Eppure, di decisioni da prendere – o da cui astenersi – ce ne sono eccome. L’ultima, in ordine di tempo, è l’accordo tra Tim e Vodafone sulle torri per il 5G. Da un lato, si dovrà capire come verrà disciplinato l’accesso alle frequenze e che ruolo vorrà giocare la regolazione. Dall’altro, Tim è ormai un’azienda, se non proprio a trazione pubblica, quanto meno attenta ai desiderata governativi. L’ingresso della Cassa depositi e prestiti nel suo azionariato punta chiaramente verso un rientro nell’orbita statale. Peraltro, i nuovi investimenti incrociano il destino della rete e dell’altro operatore pubblico, Open Fiber. Insomma: concorrenza sì, ma solo nei limiti e alle condizioni stabilite di volta in volta dalla politica. Se il destino delle infrastrutture di telecomunicazioni contribuirà a determinare il nostro futuro, la maggior parte dei dossier sono rivolti al passato. Il caso Alitalia è la madre di tutte le tempeste anti concorrenziali: una compagnia decotta, beneficiaria di un aiuto di stato potenzialmente illegittimo (il prestito ponte), entrerà nel perimetro di un altro monopolista pubblico (le Ferrovie) attraverso un’operazione architettata e gestita dal governo.

  

La logica di fondo sul vettore di bandiera – piccolo e scalcagnato, purché “nostro” – è la medesima con cui i gialloverdi affrontano i servizi pubblici locali, oggetto di periodici richiami da parte della Commissione europea. I partiti della maggioranza sono compatti nell’opporsi alla contendibilità degli affidamenti, anche quando questo comporta plateali inefficienze se non disastri (citofonare Atac). La proposta di legge sull’acqua pubblica spinge questo atteggiamento all’estremo: essa sacrifica efficacia ed efficienza, investimenti e qualità ambientale, sull’altare della forma giuridica dei soggetti gestori del servizio idrico (la società di diritto pubblico). Non importa che non funzioni, purché non faccia profitti (traguardo, quest’ultimo, piuttosto facile da raggiungere).

  

Perfino il nuovo Garante della concorrenza, Roberto Rustichelli, espressione dell’attuale maggioranza, ha usato la sua visibilità per lanciare il messaggio che il problema non è la concorrenza ma “ben altro” (la competizione fiscale, cioè, in estrema sintesi, la partecipazione italiana al mercato interno dell’Unione europea).
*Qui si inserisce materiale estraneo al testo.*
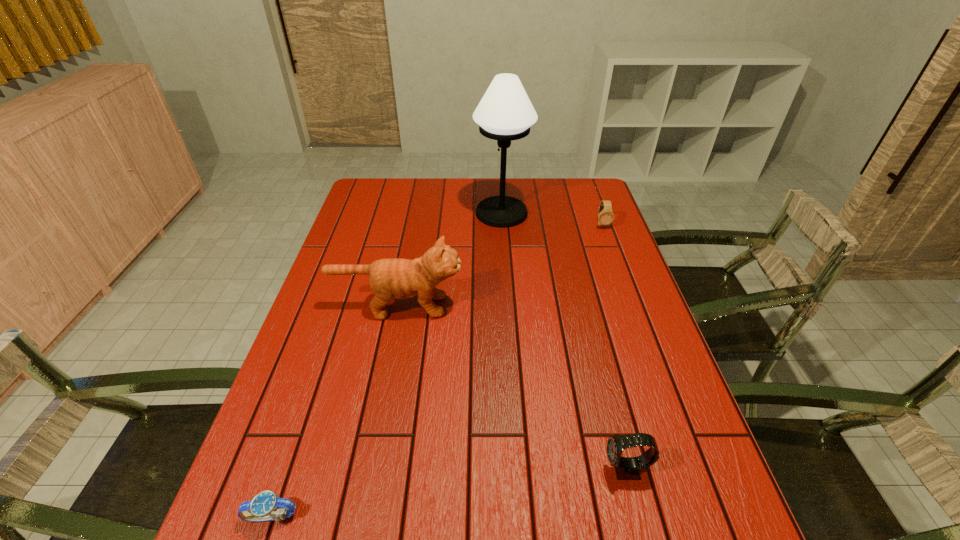 Find the location of `free location located on the front of the tallest object`. free location located on the front of the tallest object is located at coordinates (508, 305).

What are the coordinates of `vacant region located on the face of the cat` in the screenshot? It's located at (573, 306).

Identify the location of vacant space located 0.240m on the face of the second nearest object. Image resolution: width=960 pixels, height=540 pixels. (483, 470).

Image resolution: width=960 pixels, height=540 pixels. Identify the location of vacant space located on the face of the second nearest object. (419, 470).

Where is `free spot located on the face of the second nearest object`? free spot located on the face of the second nearest object is located at coordinates (453, 470).

Identify the location of vacant space located 0.400m on the face of the second shortest watch. (635, 313).

What are the coordinates of `vacant space located on the back of the shortest watch` in the screenshot? It's located at (293, 454).

Find the location of `object that is at the far edge`. object that is at the far edge is located at coordinates (505, 113).

Locate an element on the screen. The width and height of the screenshot is (960, 540). cat present at the left edge is located at coordinates (396, 278).

Where is `watch that is positioned at the left edge`? The width and height of the screenshot is (960, 540). watch that is positioned at the left edge is located at coordinates (260, 508). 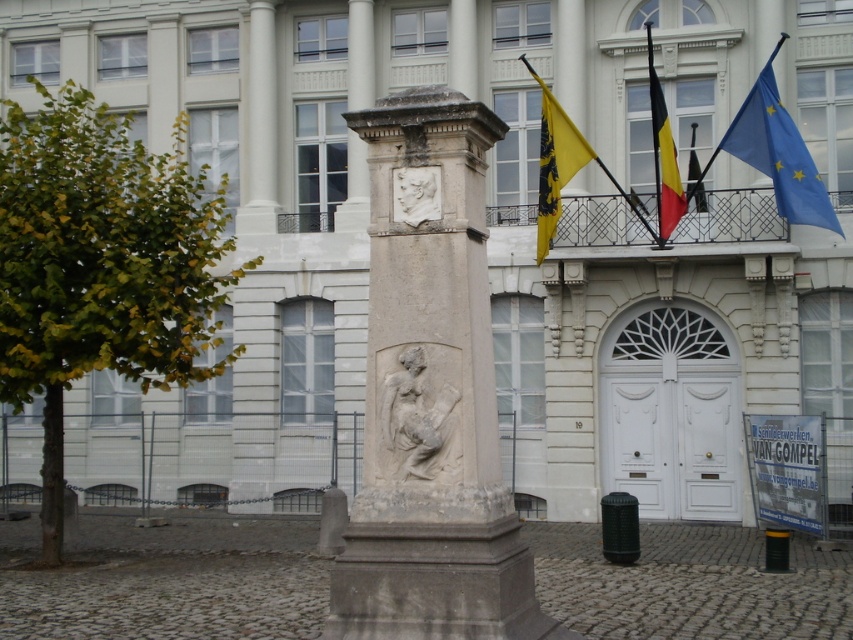 Question: Does gray stone column at center appear over beige stone relief at center?

Choices:
 (A) no
 (B) yes

Answer: (B)

Question: Which point is closer to the camera taking this photo?

Choices:
 (A) (798, 168)
 (B) (670, 134)
 (C) (421, 211)

Answer: (C)

Question: Is beige stone relief at center smaller than red flag at upper center?

Choices:
 (A) no
 (B) yes

Answer: (B)

Question: Among these points, which one is nearest to the camera?

Choices:
 (A) (543, 92)
 (B) (485, 600)
 (C) (439, 189)

Answer: (B)

Question: Which object is positioned closest to the white marble bust at center?

Choices:
 (A) gray stone column at center
 (B) beige stone relief at center
 (C) red flag at upper center
 (D) yellow fabric flag at upper center

Answer: (A)

Question: In this image, where is beige stone relief at center located relative to white marble bust at center?

Choices:
 (A) right
 (B) left

Answer: (B) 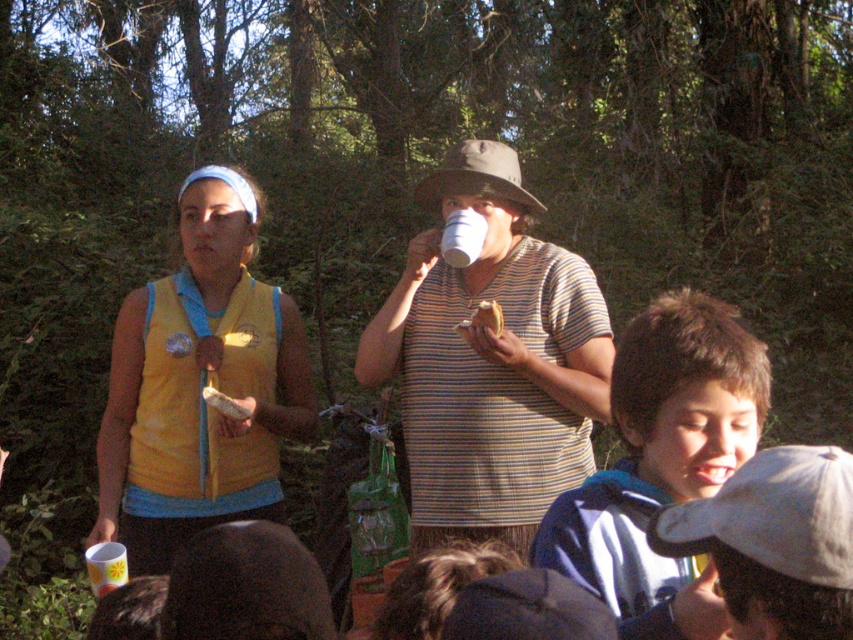 Can you confirm if striped cotton shirt at center is positioned above yellow fabric vest at left?

Indeed, striped cotton shirt at center is positioned over yellow fabric vest at left.

Between point (428, 243) and point (117, 460), which one is positioned in front?

Point (428, 243)

What do you see at coordinates (490, 362) in the screenshot? Image resolution: width=853 pixels, height=640 pixels. I see `striped cotton shirt at center` at bounding box center [490, 362].

I want to click on striped cotton shirt at center, so click(490, 362).

Between point (511, 374) and point (643, 401), which one is positioned behind?

Positioned behind is point (511, 374).

Is striped cotton shirt at center positioned at the back of blue fleece jacket at center?

Yes, striped cotton shirt at center is further from the viewer.

The width and height of the screenshot is (853, 640). What do you see at coordinates (490, 362) in the screenshot?
I see `striped cotton shirt at center` at bounding box center [490, 362].

You are a GUI agent. You are given a task and a screenshot of the screen. Output one action in this format:
    pyautogui.click(x=<x>, y=<y>)
    Task: Click on the striped cotton shirt at center
    
    Given the screenshot: What is the action you would take?
    pyautogui.click(x=490, y=362)

Which is in front, point (715, 611) or point (463, 246)?

Positioned in front is point (715, 611).

Where is `blue fleece jacket at center`? blue fleece jacket at center is located at coordinates (660, 460). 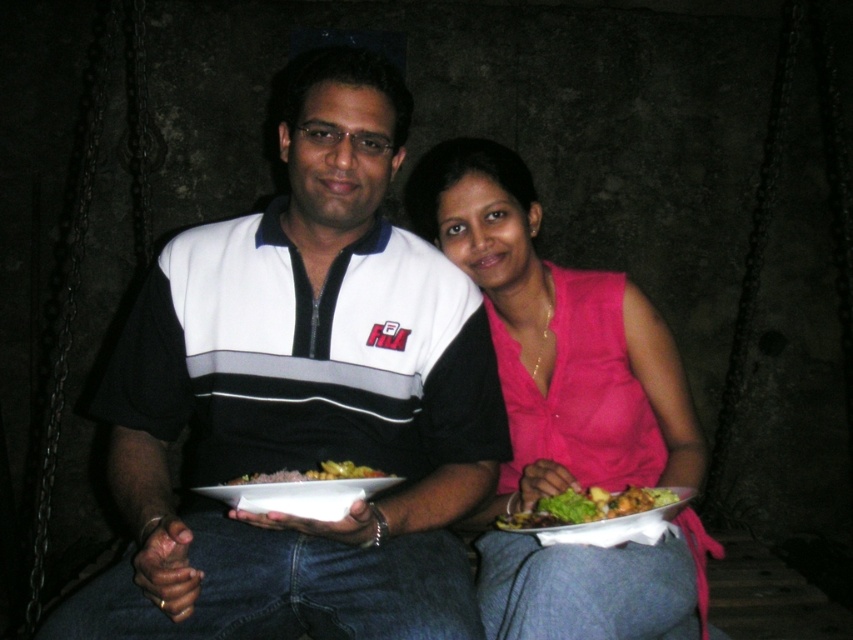 You are a photographer trying to capture a closeup of the green leafy vegetables at lower right without including the white striped polo shirt at center in the frame. Is this possible given their positions?

The white striped polo shirt at center is located above the green leafy vegetables at lower right, so it may be possible to angle the camera downward to focus solely on the green leafy vegetables at lower right while avoiding the polo shirt.

You are a photographer trying to capture a closeup shot of the white glossy plate at center. You need to ensure that the white striped polo shirt at center does not block the plate in the photo. Based on the scene description, can you determine if the shirt will interfere with the plate in the shot?

The white striped polo shirt at center is 6.90 inches away from the white glossy plate at center. Since they are separated by this distance, the shirt will not block the plate in the photo. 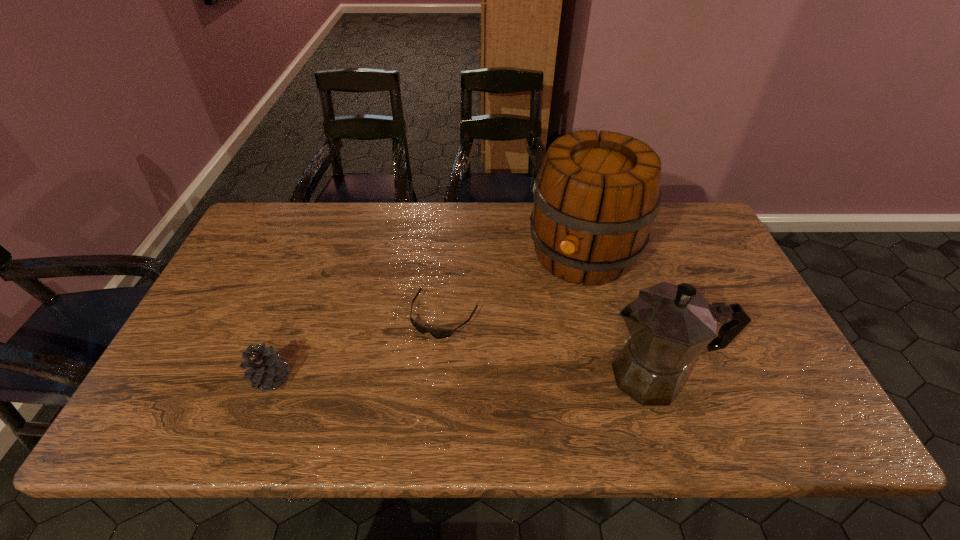 Image resolution: width=960 pixels, height=540 pixels. I want to click on the third tallest object, so click(266, 370).

Find the location of a particular element. The image size is (960, 540). pinecone is located at coordinates (266, 370).

Find the location of a particular element. Image resolution: width=960 pixels, height=540 pixels. coffeepot is located at coordinates (670, 325).

Identify the location of cider. The width and height of the screenshot is (960, 540). [595, 198].

This screenshot has height=540, width=960. I want to click on the shortest object, so click(x=437, y=334).

The height and width of the screenshot is (540, 960). Identify the location of the second object from left to right. (437, 334).

Where is `vacant region located 0.190m on the right of the second shortest object`? The height and width of the screenshot is (540, 960). vacant region located 0.190m on the right of the second shortest object is located at coordinates (372, 379).

Identify the location of vacant space located 0.180m on the pouring side of the coffeepot. The width and height of the screenshot is (960, 540). (521, 376).

You are a GUI agent. You are given a task and a screenshot of the screen. Output one action in this format:
    pyautogui.click(x=<x>, y=<y>)
    Task: Click on the vacant space located 0.130m on the pouring side of the coffeepot
    The image size is (960, 540).
    Given the screenshot: What is the action you would take?
    coord(542,376)

The image size is (960, 540). In order to click on vacant space situated 0.230m on the pouring side of the coffeepot in this screenshot , I will do `click(500, 376)`.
Se le prime impressioni dell’Antitrust italiano ci dicono qualcosa, è che la missione a Bruxelles non è la promozione della concorrenza, ma la distrazione dalla concorrenza. E’ come se i grandi driver di cambiamento – globalizzazione, tecnologia, pluralismo e diversità – potessero essere in qualche modo imbrigliati per mantenere la società il più possibile simile a com’era. Lo sforzo grillo-leghista di frenare l’evoluzione economica e sociale in ambiti tanto distanti come le concessioni balneari e le professioni intellettuali, il sistematico rinvio di atti dovuti come la liberalizzazione elettrica per tutelare (anche qui!) i presunti interessi di un soggetto pubblico (Acquirente unico, in questo caso), la revanche dello stato imprenditore, lanciano un messaggio univoco. Quando il governo chiede di pilotare la concorrenza in Europa, lo fa perché il pedale che spera di usare con maggiore generosità è quello del freno.